_EXERCISE BRIEF:_ Across the whole listing, return each line exactly, with no images included.

——————

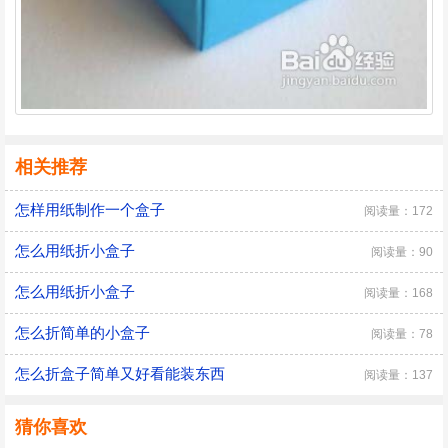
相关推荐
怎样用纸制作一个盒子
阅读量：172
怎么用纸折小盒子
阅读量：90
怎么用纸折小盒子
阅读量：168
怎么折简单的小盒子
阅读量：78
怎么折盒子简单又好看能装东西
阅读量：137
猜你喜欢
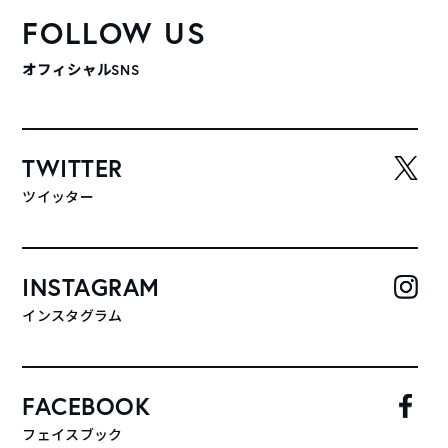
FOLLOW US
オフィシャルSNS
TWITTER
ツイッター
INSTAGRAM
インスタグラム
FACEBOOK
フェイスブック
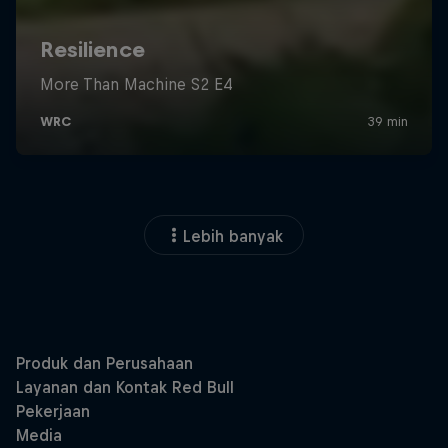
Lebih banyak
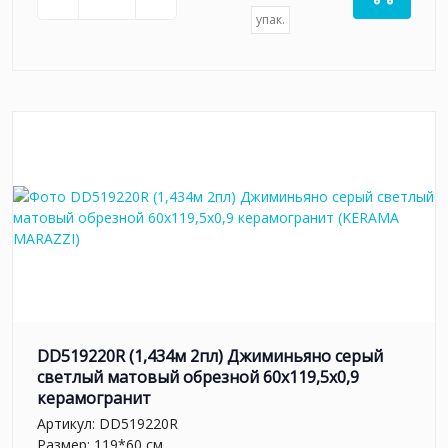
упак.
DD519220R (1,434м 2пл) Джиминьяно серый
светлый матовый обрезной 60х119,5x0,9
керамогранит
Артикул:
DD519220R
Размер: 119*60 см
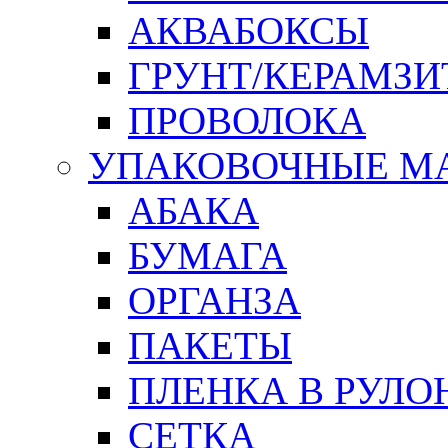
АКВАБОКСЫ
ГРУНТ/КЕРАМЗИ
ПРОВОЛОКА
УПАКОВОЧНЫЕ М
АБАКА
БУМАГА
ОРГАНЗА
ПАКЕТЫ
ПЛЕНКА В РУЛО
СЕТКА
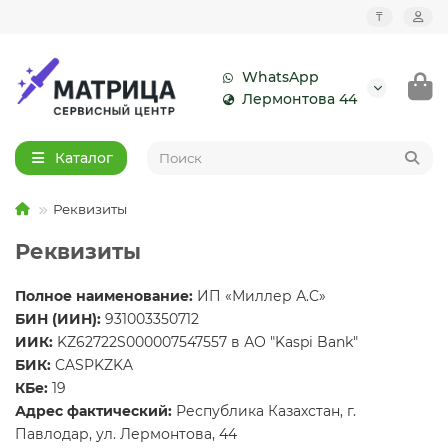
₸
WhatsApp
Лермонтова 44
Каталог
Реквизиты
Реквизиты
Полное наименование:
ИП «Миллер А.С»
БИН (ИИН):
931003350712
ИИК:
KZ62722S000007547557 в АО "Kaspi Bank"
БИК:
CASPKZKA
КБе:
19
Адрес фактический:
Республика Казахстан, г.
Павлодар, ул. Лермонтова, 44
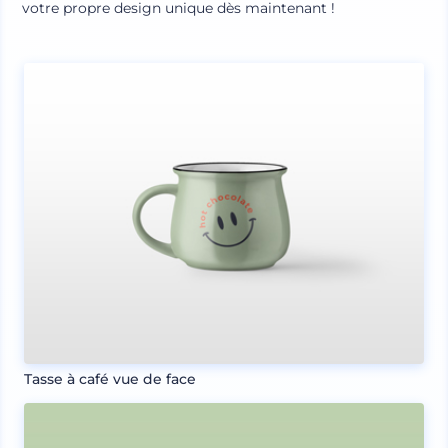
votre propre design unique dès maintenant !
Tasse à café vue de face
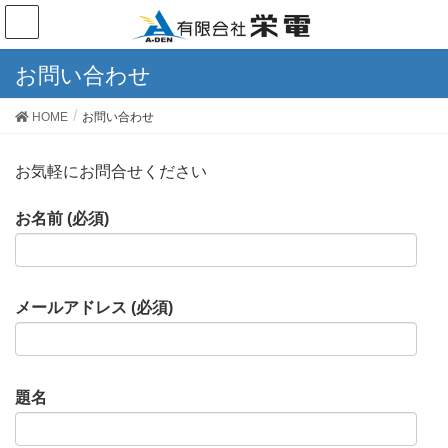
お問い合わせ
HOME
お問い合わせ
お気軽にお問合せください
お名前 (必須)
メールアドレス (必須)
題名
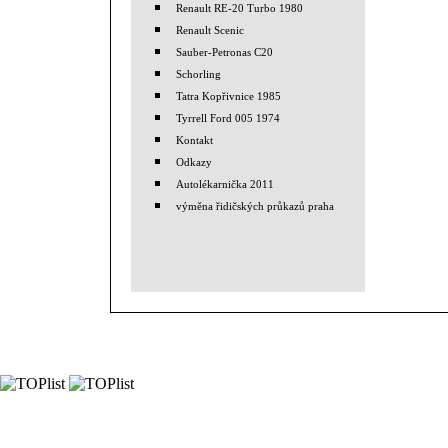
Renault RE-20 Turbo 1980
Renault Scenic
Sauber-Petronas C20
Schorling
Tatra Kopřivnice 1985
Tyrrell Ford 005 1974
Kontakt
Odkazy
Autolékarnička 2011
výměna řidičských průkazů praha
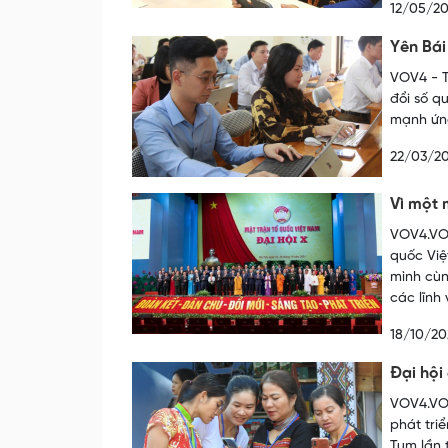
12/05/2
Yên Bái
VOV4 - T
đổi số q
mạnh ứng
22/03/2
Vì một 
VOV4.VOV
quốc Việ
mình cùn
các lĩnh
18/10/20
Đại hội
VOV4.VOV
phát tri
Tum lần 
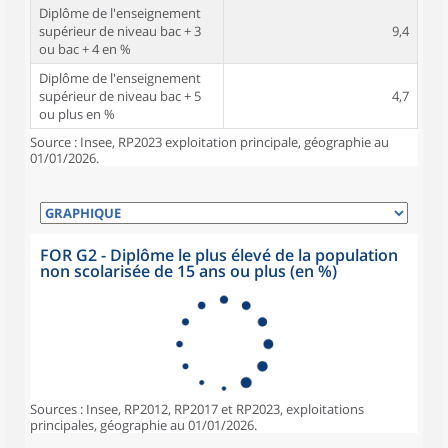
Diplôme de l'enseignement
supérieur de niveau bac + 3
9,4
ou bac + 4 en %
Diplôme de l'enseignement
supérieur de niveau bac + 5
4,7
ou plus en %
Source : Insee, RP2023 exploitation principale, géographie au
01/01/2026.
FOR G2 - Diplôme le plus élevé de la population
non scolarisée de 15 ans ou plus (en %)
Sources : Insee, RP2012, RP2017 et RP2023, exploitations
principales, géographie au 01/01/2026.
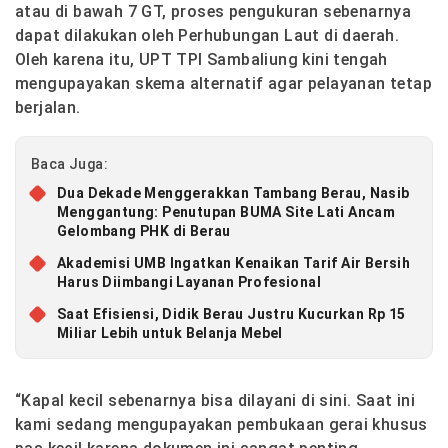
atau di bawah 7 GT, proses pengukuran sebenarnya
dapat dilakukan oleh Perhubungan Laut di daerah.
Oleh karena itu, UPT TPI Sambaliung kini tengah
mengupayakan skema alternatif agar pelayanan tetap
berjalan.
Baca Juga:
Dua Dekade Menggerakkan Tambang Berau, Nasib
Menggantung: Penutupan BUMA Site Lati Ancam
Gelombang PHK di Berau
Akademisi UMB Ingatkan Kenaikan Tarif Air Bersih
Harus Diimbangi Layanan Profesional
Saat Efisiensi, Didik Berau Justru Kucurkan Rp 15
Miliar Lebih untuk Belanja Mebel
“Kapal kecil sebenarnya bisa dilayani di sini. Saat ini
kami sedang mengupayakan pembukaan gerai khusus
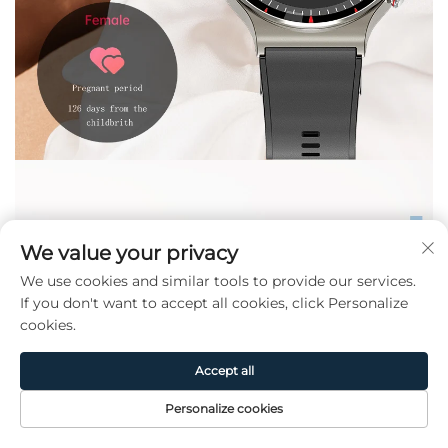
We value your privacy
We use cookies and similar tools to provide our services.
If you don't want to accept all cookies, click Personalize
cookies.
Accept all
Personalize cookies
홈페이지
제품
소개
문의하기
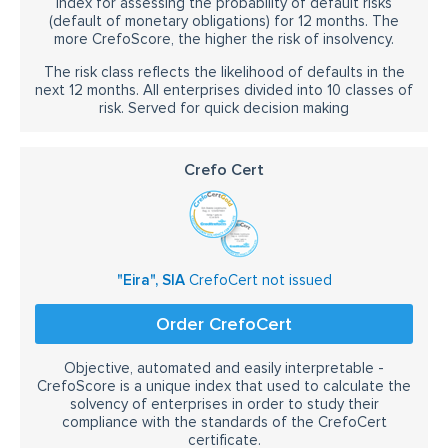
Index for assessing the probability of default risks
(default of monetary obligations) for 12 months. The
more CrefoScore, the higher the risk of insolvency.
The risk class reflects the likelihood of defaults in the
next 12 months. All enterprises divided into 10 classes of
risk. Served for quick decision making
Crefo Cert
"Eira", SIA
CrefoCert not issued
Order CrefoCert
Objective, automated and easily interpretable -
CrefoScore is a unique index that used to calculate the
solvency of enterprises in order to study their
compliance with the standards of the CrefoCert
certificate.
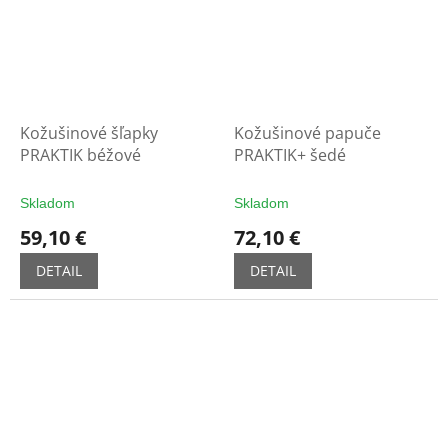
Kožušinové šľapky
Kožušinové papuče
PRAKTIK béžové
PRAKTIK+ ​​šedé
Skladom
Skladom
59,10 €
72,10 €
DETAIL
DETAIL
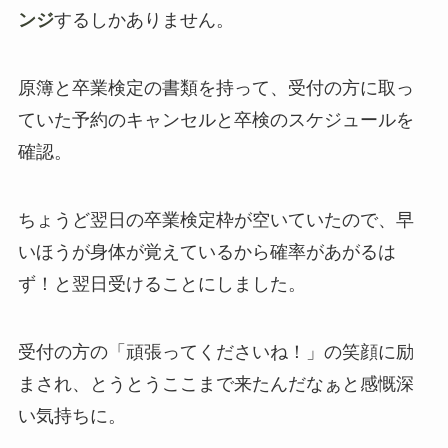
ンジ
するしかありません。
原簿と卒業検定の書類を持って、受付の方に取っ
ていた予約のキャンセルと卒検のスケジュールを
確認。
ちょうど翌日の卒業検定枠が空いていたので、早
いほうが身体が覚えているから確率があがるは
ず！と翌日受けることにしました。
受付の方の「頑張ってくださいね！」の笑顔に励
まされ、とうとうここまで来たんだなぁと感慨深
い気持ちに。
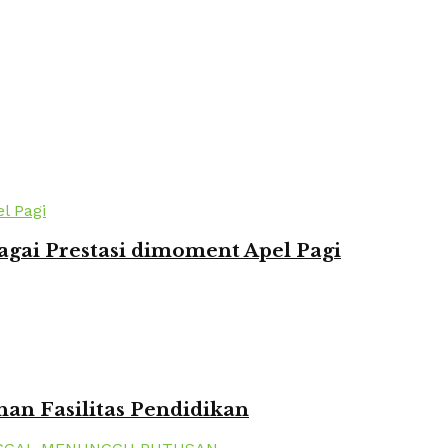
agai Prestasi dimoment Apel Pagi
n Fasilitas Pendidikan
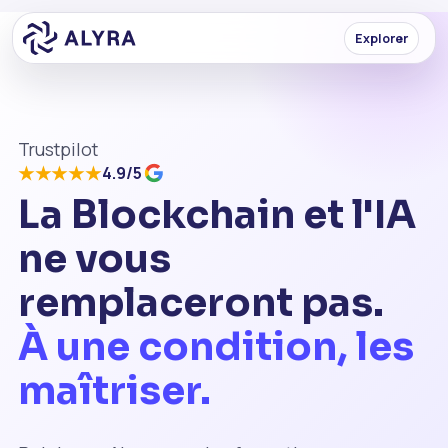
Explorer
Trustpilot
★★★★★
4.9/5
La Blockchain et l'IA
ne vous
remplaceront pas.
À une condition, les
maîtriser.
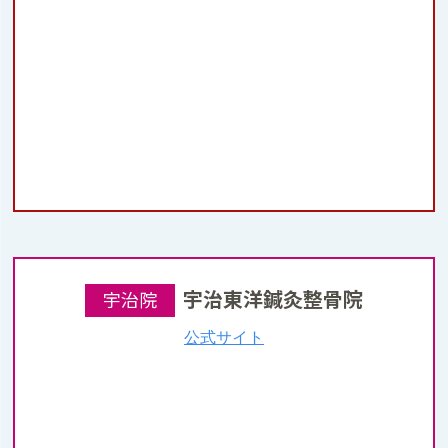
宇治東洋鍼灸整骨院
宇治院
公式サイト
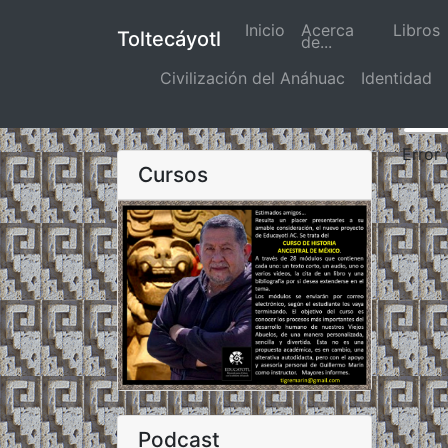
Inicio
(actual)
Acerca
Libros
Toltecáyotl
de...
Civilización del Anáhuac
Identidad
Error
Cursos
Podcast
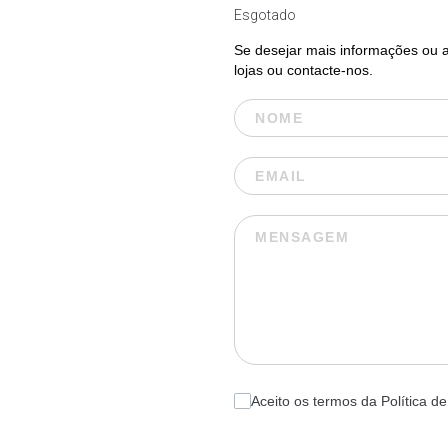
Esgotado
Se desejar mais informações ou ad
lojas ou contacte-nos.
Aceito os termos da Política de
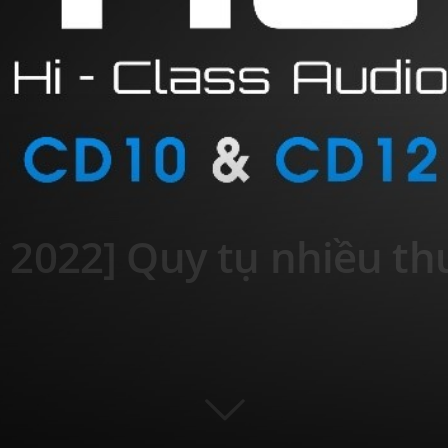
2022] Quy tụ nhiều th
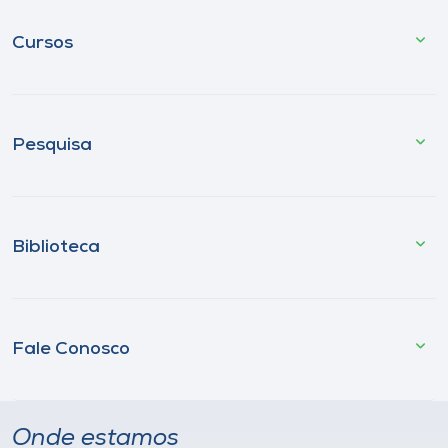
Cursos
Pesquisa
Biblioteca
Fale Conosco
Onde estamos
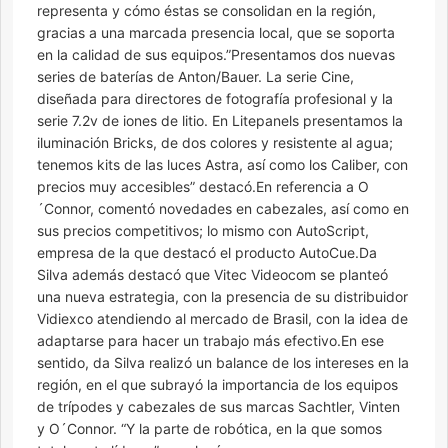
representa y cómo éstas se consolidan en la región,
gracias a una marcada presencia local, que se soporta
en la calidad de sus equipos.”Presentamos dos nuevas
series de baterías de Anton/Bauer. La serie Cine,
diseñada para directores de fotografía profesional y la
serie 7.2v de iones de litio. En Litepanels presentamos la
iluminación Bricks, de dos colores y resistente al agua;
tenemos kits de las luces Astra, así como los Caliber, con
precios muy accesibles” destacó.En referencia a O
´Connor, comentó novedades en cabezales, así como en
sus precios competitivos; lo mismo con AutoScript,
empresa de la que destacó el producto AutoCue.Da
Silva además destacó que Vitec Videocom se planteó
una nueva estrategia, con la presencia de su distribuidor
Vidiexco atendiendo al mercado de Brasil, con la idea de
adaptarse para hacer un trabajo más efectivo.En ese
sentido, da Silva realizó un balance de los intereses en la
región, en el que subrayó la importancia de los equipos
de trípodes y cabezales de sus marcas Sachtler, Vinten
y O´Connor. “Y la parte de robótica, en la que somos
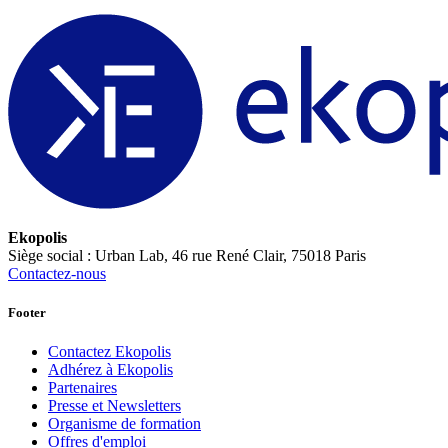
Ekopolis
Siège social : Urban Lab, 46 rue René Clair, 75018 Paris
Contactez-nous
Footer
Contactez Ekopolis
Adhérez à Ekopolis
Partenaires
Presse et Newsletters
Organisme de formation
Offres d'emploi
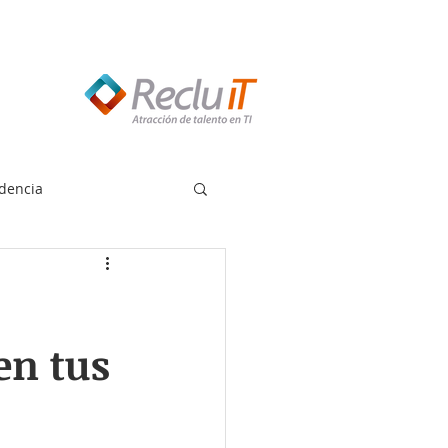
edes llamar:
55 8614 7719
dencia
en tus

——————

_ANSWER SPACE:_
相关推荐
怎样用纸制作一个盒子
阅读量：172
怎么用纸折小盒子
阅读量：90
怎么用纸折小盒子
阅读量：168
怎么折简单的小盒子
阅读量：78
怎么折盒子简单又好看能装东西
阅读量：137
猜你喜欢
FOLLOW US
オフィシャルSNS
TWITTER
ツイッター
INSTAGRAM
インスタグラム
FACEBOOK
フェイスブック
Lebih banyak
упак.
DD519220R (1,434м 2пл) Джиминьяно серый
светлый матовый обрезной 60х119,5x0,9
керамогранит
Артикул:
DD519220R
Размер: 119*60 см
АКВАБОКСЫ
ГРУНТ/КЕРАМЗИ
ПРОВОЛОКА
УПАКОВОЧНЫЕ М
АБАКА
БУМАГА
ОРГАНЗА
ПАКЕТЫ
ПЛЕНКА В РУЛО
СЕТКА
₸
WhatsApp
Лермонтова 44
Каталог
Реквизиты
Реквизиты
Полное наименование:
ИП «Миллер А.С»
БИН (ИИН):
931003350712
ИИК:
KZ62722S000007547557 в АО "Kaspi Bank"
БИК:
CASPKZKA
КБе:
19
Адрес фактический:
Республика Казахстан, г.
Павлодар, ул. Лермонтова, 44
votre propre design unique dès maintenant !
Tasse à café vue de face
お問い合わせ
HOME
お問い合わせ
お気軽にお問合せください
お名前 (必須)
メールアドレス (必須)
題名
Renault RE-20 Turbo 1980
Renault Scenic
Sauber-Petronas C20
Schorling
Tatra Kopřivnice 1985
Tyrrell Ford 005 1974
Kontakt
Odkazy
Autolékarnička 2011
výměna řidičských průkazů praha
12/05/2
Yên Bái
VOV4 - T
đổi số q
mạnh ứng
22/03/2
Vì một 
VOV4.VOV
quốc Việ
mình cùn
các lĩnh
18/10/20
Đại hội
VOV4.VOV
phát tri
Tum lần 
Diplôme de l'enseignement
supérieur de niveau bac + 3
9,4
ou bac + 4 en %
Diplôme de l'enseignement
supérieur de niveau bac + 5
4,7
ou plus en %
Source : Insee, RP2023 exploitation principale, géographie au
01/01/2026.
FOR G2 - Diplôme le plus élevé de la population
non scolarisée de 15 ans ou plus (en %)
Sources : Insee, RP2012, RP2017 et RP2023, exploitations
principales, géographie au 01/01/2026.
atau di bawah 7 GT, proses pengukuran sebenarnya
dapat dilakukan oleh Perhubungan Laut di daerah.
Oleh karena itu, UPT TPI Sambaliung kini tengah
mengupayakan skema alternatif agar pelayanan tetap
berjalan.
Baca Juga:
Dua Dekade Menggerakkan Tambang Berau, Nasib
Menggantung: Penutupan BUMA Site Lati Ancam
Gelombang PHK di Berau
Akademisi UMB Ingatkan Kenaikan Tarif Air Bersih
Harus Diimbangi Layanan Profesional
Saat Efisiensi, Didik Berau Justru Kucurkan Rp 15
Miliar Lebih untuk Belanja Mebel
“Kapal kecil sebenarnya bisa dilayani di sini. Saat ini
kami sedang mengupayakan pembukaan gerai khusus
We value your privacy
We use cookies and similar tools to provide our services.
If you don't want to accept all cookies, click Personalize
cookies.
Accept all
Personalize cookies
홈페이지
제품
소개
문의하기
Index for assessing the probability of default risks
(default of monetary obligations) for 12 months. The
more CrefoScore, the higher the risk of insolvency.
The risk class reflects the likelihood of defaults in the
next 12 months. All enterprises divided into 10 classes of
risk. Served for quick decision making
Crefo Cert
"Eira", SIA
CrefoCert not issued
Order CrefoCert
Objective, automated and easily interpretable -
CrefoScore is a unique index that used to calculate the
solvency of enterprises in order to study their
compliance with the standards of the CrefoCert
certificate.
Kožušinové šľapky
Kožušinové papuče
PRAKTIK béžové
PRAKTIK+ ​​šedé
Skladom
Skladom
59,10 €
72,10 €
DETAIL
DETAIL
ンジ
するしかありません。
原簿と卒業検定の書類を持って、受付の方に取っ
ていた予約のキャンセルと卒検のスケジュールを
確認。
ちょうど翌日の卒業検定枠が空いていたので、早
いほうが身体が覚えているから確率があがるは
ず！と翌日受けることにしました。
受付の方の「頑張ってくださいね！」の笑顔に励
まされ、とうとうここまで来たんだなぁと感慨深
い気持ちに。
agai Prestasi dimoment Apel Pagi
n Fasilitas Pendidikan
Explorer
Trustpilot
★★★★★
4.9/5
La Blockchain et l'IA
ne vous
remplaceront pas.
À une condition, les
maîtriser.
宇治東洋鍼灸整骨院
宇治院
公式サイト
Inicio
(actual)
Acerca
Libros
Toltecáyotl
de...
Civilización del Anáhuac
Identidad
Error
Cursos
Podcast
Esgotado
Se desejar mais informações ou ad
lojas ou contacte-nos.
Aceito os termos da Política de
2022] Quy tụ nhiều th
Cursos
Pesquisa
Biblioteca
Fale Conosco
Onde estamos
representa y cómo éstas se consolidan en la región,
gracias a una marcada presencia local, que se soporta
en la calidad de sus equipos.”Presentamos dos nuevas
series de baterías de Anton/Bauer. La serie Cine,
diseñada para directores de fotografía profesional y la
serie 7.2v de iones de litio. En Litepanels presentamos la
iluminación Bricks, de dos colores y resistente al agua;
tenemos kits de las luces Astra, así como los Caliber, con
precios muy accesibles” destacó.En referencia a O
´Connor, comentó novedades en cabezales, así como en
sus precios competitivos; lo mismo con AutoScript,
empresa de la que destacó el producto AutoCue.Da
Silva además destacó que Vitec Videocom se planteó
una nueva estrategia, con la presencia de su distribuidor
Vidiexco atendiendo al mercado de Brasil, con la idea de
adaptarse para hacer un trabajo más efectivo.En ese
sentido, da Silva realizó un balance de los intereses en la
región, en el que subrayó la importancia de los equipos
de trípodes y cabezales de sus marcas Sachtler, Vinten
y O´Connor. “Y la parte de robótica, en la que somos
Ekopolis
Siège social : Urban Lab, 46 rue René Clair, 75018 Paris
Contactez-nous
Footer
Contactez Ekopolis
Adhérez à Ekopolis
Partenaires
Presse et Newsletters
Organisme de formation
Offres d'emploi
edes llamar:
55 8614 7719
dencia
en tus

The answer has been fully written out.